Ce troupeau sans berger, peut-être depuis longtemps, a besoin d’être nourri de la parole de Dieu longuement. Et voilà les disciples qui arrivent pour faire remarquer à Jésus qu’il est tard, et qu’il serait temps de renvoyer les foules. Est-ce que les disciples ont le souci des foules ? Je n’en suis pas sûr. Je pense plutôt qu’eux-mêmes ont faim, mais pas de la Parole, plutôt de pain.
Ce qui me fait dire ça c’est le premier verset de notre passage qui rapporte qu’avant de débarquer ici, ils ont passé déjà beaucoup de temps avec cette foule et que : « l’on n’avait même pas le temps de manger. » Les disciples veulent passer à table. Mais ils n’ont pas le souci de nourrir la foule ni spirituellement, ni physiquement d’ailleurs.
Jésus leur dit cette phrase très forte : « Donnez-leur vous-mêmes à manger. Physiquement ou spirituellement ? Sans doute que Jésus veut dire les deux. Mais les disciples ne comprennent que physiquement. Et tellement matériellement que ce qui les inquiète surtout c’est combien ça va coûter. Et… peut-être, s’ils ont faim, ils n’ont peut-être pas tellement envie de partager les pains et poissons qu’ils ont. Jésus va faire ce miracle de la multiplication des pains pour nourrir 5000 hommes. On voit Jésus commencer par les nourrir par sa Parole. Mais ne reste pas dans un discours désincarné.
Il prend aussi en compte la réalité. Oui ils ont très faim d’enseignement, mais ils ont aussi faim de nourriture. Et Jésus opère le miracle.
Ce miracle ouvre en même temps sur le futur, en préfigurant la Sainte Cène, et la Sainte-Cène va éclairer le sens de la multiplication des pains.
Le texte de la multiplication des pains reprend d’ailleurs les mêmes verbes :
- Il prit le pain
- Il le bénit
- Il le rompit
- Il le donna
Jésus a nourri l’esprit de ses auditeurs par son enseignement. Il a nourri leur ventre par le pain Mais il les prépare à une autre nourriture qui va venir : celle de son corps et de son sang dans l’offrande de la Sainte Cène. Pourtant là Jésus ne dit rien en donnant le pain. Il garde le silence… Il prit le pain, le bénit, il rompit et le leur donna…. On s’attendrait à ce que Jésus dise : ceci et mon corps, livré pour vous. Mais non, lors de la multiplication des pains Jésus n’ajoute rien. Il garde le silence car c’est encore trop tôt. Dans ce silence il garde dans son cœur ce qu’il dira plus tard…

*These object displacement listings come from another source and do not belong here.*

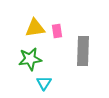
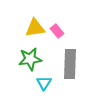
pink rectangle: rotated 32 degrees counterclockwise
gray rectangle: moved 13 px left, 13 px down
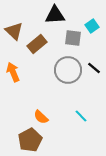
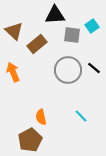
gray square: moved 1 px left, 3 px up
orange semicircle: rotated 35 degrees clockwise
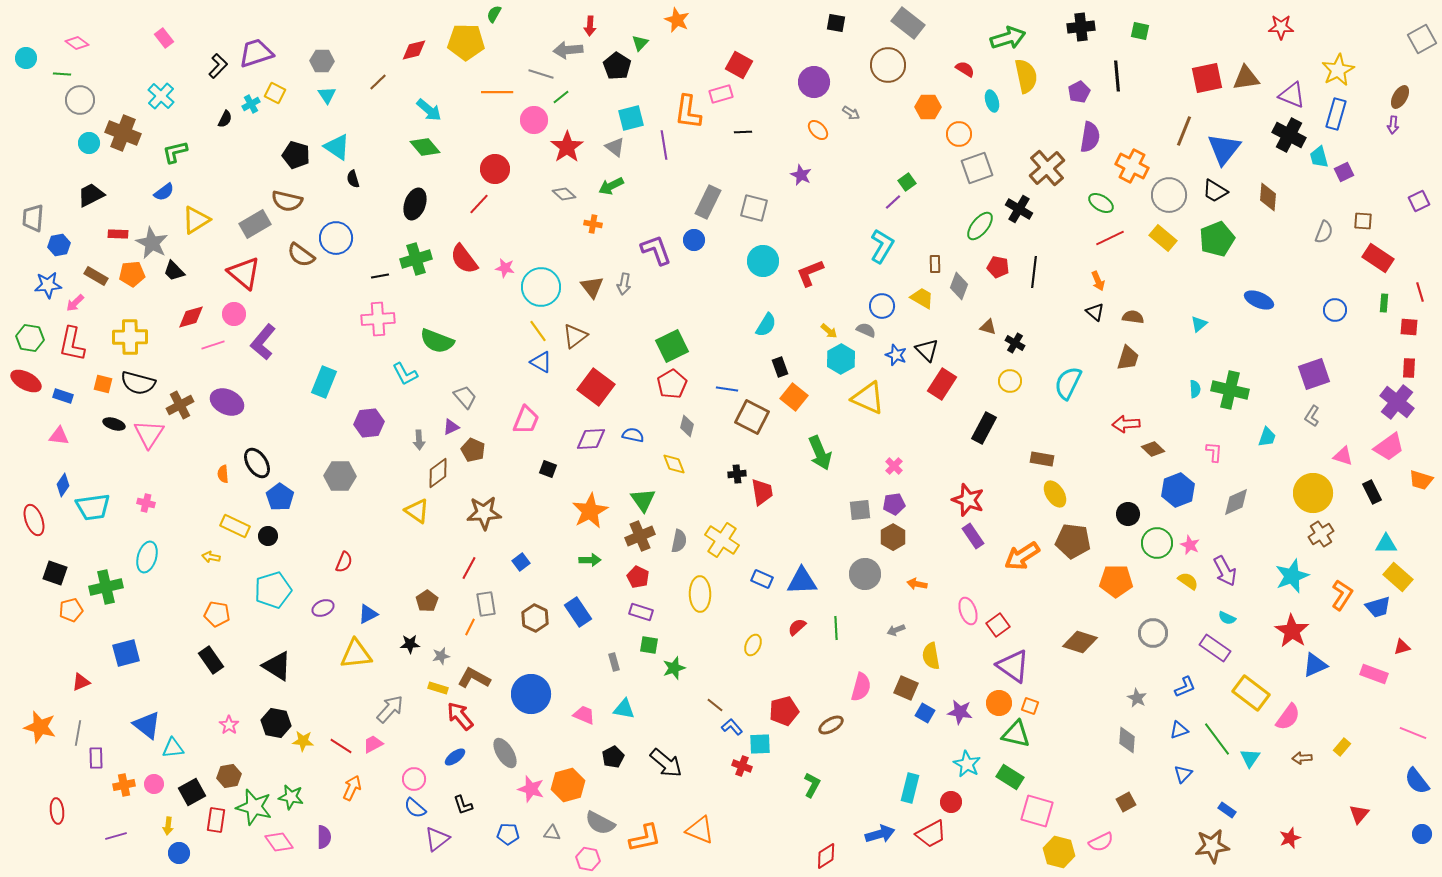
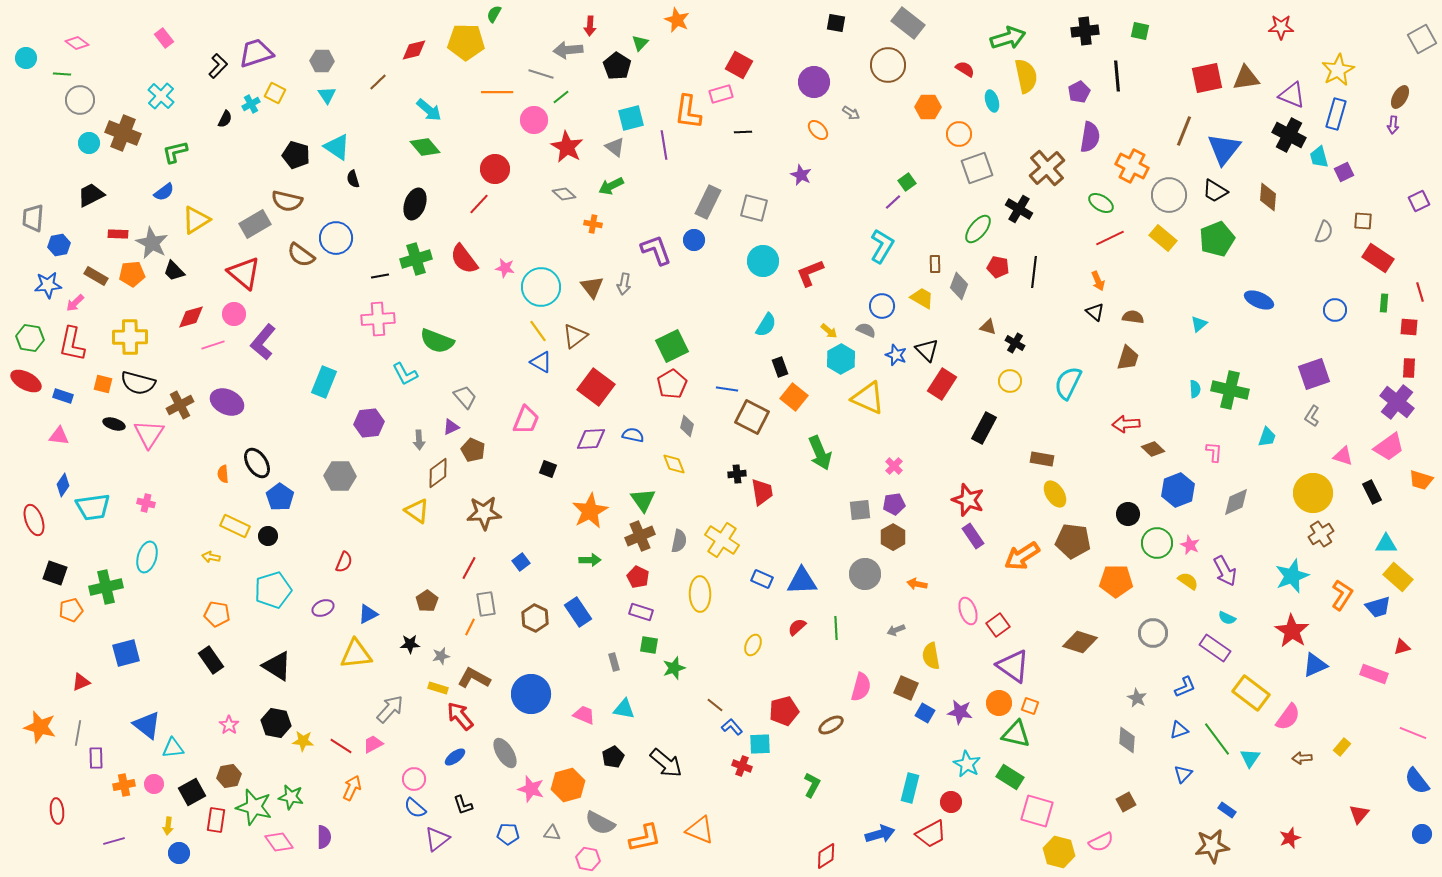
black cross at (1081, 27): moved 4 px right, 4 px down
red star at (567, 147): rotated 8 degrees counterclockwise
green ellipse at (980, 226): moved 2 px left, 3 px down
purple line at (116, 836): moved 2 px left, 5 px down
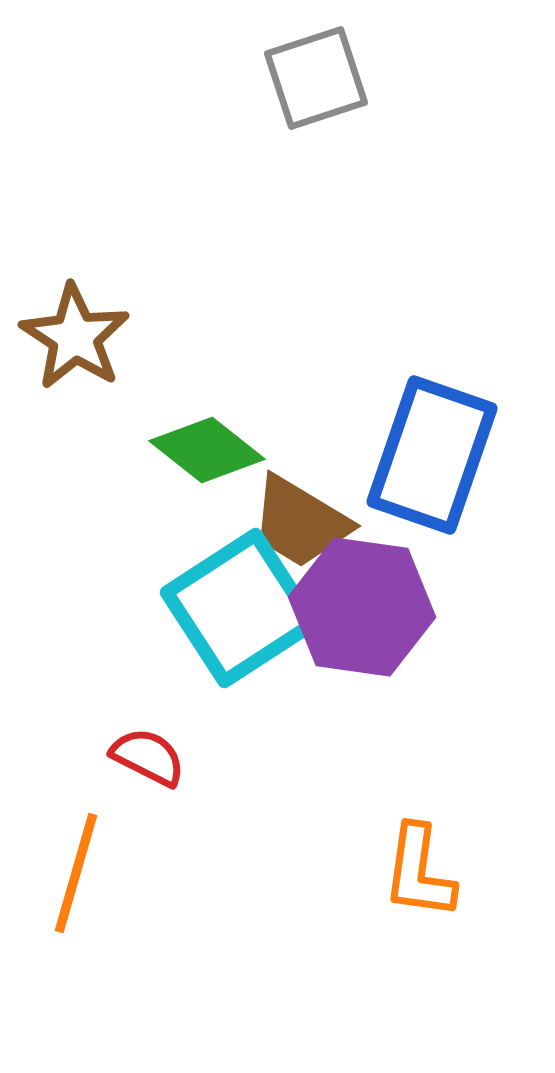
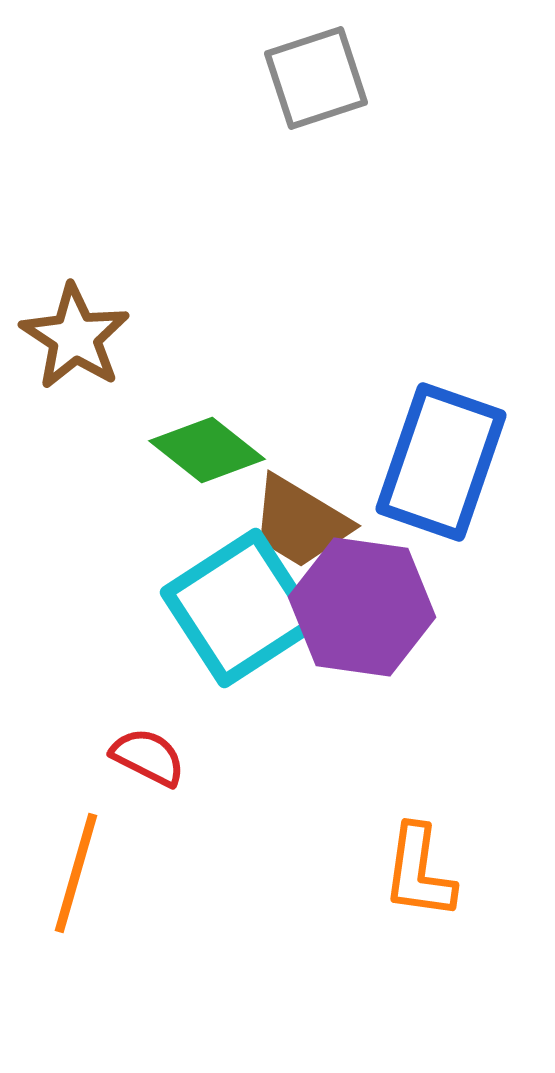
blue rectangle: moved 9 px right, 7 px down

« Ceci est mon corps… » Voici donc qu’est déjà préfigurée la Cène, le repas qui nourrit l’âme du croyant. Jésus a nourri le corps par le pain physique, il a nourri l’esprit par le pain de son enseignement, et il nourrira l’âme par le pain de son corps donné dans la Cène.
Cela nous ouvre à la contemplation : Jésus-Christ, notre Dieu, se donne lui-même.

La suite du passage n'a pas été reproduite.